Through the use of facial expressions and pictures, emojis have created a universal language which can be understood by people the world over. In fact the ‘Faces with Tears of Joy’ emoji was chosen as the Oxford Dictionary’s word of the year, just in case you’re questioning its linguistic legitimacy. Inevitably, the new alphabet and subsequent language is finding interesting new uses, with the potential for improving security, and more specifically passwords, possibly being an exciting avenue for emojis.
Currently, and on the command of internet security experts, we create passwords that are a puzzling combination of upper and lower case letters, numbers and symbols; all the while, different for every single account in our name. As the complexity of passwords leads them to become more difficult to remember, this in turn leads to security issues, such as people committing the cardinal sin of writing down or saving passwords on unencrypted documents.

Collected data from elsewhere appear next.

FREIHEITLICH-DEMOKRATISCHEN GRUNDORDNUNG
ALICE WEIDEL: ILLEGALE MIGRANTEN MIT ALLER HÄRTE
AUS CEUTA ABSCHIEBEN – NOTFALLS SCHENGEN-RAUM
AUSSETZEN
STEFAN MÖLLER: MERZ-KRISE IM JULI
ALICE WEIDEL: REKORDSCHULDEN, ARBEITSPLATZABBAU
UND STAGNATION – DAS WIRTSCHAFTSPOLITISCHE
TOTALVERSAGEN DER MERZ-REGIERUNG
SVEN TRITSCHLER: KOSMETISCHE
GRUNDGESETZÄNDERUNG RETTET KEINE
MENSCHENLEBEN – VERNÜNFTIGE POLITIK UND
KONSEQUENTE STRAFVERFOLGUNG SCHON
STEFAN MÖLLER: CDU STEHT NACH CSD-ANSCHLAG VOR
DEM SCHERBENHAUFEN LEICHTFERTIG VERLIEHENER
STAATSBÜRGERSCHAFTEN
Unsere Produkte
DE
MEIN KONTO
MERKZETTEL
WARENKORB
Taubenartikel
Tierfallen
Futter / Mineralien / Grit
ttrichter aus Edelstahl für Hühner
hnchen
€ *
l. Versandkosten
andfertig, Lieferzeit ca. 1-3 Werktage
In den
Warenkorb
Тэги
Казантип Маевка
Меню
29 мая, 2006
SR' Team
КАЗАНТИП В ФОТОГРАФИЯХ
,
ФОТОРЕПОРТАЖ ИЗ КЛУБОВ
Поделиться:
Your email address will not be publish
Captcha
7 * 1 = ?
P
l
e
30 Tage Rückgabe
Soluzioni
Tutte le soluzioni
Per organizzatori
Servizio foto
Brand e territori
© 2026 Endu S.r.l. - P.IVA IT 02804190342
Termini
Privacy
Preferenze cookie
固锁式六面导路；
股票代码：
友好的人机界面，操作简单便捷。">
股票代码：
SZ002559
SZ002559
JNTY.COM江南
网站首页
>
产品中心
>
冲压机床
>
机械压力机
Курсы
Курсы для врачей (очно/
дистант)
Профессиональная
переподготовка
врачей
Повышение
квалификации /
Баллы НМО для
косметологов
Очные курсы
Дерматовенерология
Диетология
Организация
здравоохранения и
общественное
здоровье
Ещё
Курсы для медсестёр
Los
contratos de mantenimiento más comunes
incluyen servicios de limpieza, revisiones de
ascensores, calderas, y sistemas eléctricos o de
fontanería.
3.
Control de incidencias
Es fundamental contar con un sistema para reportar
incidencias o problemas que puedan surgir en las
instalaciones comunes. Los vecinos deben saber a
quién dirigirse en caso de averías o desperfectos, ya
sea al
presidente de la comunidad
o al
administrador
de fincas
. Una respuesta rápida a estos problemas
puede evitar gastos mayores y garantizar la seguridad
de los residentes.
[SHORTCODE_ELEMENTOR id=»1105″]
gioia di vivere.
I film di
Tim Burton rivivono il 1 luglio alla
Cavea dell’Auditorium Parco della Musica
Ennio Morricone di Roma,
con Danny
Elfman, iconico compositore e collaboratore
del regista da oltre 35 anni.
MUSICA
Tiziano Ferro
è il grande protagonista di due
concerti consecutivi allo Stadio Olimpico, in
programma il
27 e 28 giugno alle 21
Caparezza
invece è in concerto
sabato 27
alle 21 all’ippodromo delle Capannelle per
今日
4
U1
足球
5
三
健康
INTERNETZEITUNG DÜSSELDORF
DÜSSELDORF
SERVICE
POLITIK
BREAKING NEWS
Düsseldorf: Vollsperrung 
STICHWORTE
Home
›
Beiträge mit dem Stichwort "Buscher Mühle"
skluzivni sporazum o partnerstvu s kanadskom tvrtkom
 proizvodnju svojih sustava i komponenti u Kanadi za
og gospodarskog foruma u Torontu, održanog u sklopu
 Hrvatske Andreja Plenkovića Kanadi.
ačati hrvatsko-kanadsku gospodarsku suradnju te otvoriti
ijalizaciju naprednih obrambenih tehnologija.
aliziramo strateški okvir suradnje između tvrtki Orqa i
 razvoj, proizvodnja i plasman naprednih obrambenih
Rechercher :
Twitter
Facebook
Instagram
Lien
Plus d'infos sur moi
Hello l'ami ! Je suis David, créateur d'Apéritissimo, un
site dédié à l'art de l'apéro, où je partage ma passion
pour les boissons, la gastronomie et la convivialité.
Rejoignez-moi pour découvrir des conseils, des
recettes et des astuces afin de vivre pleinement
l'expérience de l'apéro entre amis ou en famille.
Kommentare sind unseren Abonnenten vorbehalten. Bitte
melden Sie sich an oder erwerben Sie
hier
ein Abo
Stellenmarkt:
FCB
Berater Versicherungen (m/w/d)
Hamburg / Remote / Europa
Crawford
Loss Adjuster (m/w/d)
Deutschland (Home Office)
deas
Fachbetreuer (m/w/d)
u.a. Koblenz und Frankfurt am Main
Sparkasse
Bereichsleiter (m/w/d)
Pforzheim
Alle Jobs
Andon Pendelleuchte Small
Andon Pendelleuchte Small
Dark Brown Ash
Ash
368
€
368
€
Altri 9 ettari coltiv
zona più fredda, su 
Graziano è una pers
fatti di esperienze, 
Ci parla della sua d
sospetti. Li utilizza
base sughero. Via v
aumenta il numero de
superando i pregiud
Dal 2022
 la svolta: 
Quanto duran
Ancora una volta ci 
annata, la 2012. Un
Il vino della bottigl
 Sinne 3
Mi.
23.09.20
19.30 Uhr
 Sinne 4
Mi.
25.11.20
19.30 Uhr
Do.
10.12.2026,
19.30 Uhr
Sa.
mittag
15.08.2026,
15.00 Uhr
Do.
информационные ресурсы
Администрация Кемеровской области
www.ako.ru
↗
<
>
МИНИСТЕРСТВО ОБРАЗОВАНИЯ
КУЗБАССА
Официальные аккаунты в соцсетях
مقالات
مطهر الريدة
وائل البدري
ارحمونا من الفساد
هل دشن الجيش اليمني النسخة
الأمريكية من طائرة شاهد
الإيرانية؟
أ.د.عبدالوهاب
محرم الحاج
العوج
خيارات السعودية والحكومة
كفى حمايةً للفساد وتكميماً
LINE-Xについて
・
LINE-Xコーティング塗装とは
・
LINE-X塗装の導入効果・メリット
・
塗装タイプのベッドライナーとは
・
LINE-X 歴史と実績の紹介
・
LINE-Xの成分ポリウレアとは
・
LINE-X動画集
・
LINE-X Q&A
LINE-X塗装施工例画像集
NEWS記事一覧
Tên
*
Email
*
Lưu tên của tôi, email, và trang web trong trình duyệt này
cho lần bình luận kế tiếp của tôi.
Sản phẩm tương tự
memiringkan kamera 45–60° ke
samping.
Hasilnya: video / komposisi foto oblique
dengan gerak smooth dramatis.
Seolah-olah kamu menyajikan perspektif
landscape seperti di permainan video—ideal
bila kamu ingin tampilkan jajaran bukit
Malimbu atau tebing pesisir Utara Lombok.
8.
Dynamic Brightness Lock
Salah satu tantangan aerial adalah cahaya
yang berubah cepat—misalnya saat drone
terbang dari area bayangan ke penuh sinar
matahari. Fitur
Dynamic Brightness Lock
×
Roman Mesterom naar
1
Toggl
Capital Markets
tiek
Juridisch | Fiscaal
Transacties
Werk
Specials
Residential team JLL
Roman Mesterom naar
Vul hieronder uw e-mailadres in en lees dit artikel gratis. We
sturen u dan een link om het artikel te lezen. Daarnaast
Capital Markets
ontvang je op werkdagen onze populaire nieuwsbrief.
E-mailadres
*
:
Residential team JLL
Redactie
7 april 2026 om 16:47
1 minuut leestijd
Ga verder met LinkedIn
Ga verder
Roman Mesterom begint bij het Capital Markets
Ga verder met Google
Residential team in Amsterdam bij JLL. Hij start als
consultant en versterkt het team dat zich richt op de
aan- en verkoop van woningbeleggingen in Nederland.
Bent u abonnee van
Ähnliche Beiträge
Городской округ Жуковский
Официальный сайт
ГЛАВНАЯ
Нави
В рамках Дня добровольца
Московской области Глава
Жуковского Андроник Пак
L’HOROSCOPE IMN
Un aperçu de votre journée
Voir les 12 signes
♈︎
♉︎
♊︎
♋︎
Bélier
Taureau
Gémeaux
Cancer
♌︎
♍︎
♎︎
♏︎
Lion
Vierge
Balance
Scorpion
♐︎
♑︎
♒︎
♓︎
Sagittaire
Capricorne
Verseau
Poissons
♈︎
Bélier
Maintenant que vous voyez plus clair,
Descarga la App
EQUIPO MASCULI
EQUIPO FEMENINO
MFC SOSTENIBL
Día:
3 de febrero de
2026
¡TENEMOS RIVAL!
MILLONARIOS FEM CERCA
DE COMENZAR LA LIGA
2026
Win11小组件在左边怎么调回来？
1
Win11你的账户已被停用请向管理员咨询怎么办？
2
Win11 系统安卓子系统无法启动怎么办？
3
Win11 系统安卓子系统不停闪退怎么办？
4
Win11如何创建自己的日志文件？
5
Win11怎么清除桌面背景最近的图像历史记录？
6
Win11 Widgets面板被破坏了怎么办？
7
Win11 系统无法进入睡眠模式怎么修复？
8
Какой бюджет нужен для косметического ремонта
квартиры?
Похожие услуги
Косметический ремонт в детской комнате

With their rising popularity, memorable images and wide range of characters, emojis are an interesting choice of symbol for the authentication process.
Given that there are nearly 3.5 million unique permutations of 44 non-repeating emojis compared to the 7,290 of four non-repeating numbers and a whole host of branded emojis all the way from Kim Kardashian to Disney, you could be forgiven for thinking that this may lead to even more confusing variables. But actually because of their unique, distinctive and instantly recognisable nature, the variables might not only make it harder for fraudsters to hack accounts, but potentially make it easier for us to remember.
But how would this work for business? If a picture paints a thousand words then the 3.5 million that emojis paint could be soon adopted by companies and organisations. Before they do this though, it might be worth considering whether customers would only be using mobiles or tablets where the emoji keyboard is easily accessible for the authentication process. If so would – would people only be able to login on tablets and mobiles or would they need to have two logins for both platforms? Or perhaps it may not be long until we see real life emoji keyboards for computers.
Using emojis could well be a method of getting the remaining few stragglers on to online banking. In the US where there is a slower adoption, security and password fears make up part of the reason why people resist.
But is the emoji really the answer? Given the high rate of visual recall, we could be led to believe that this could end the blight of password resets, after all who could forget the smug, yellow, tears of joy face? However the problem for emojis lies in whether this is a feasible move for online authentication.
If emoji passwords are going to work, a meeting point needs to be found between the security benefits and the practicalities. Given that device agnostics are a simple solution that has already been presented to the market, now could be the time to strengthen the authentication process. But with the rise of emojis and the continued evolution as a universal language we may see them infiltrate our lives more and more.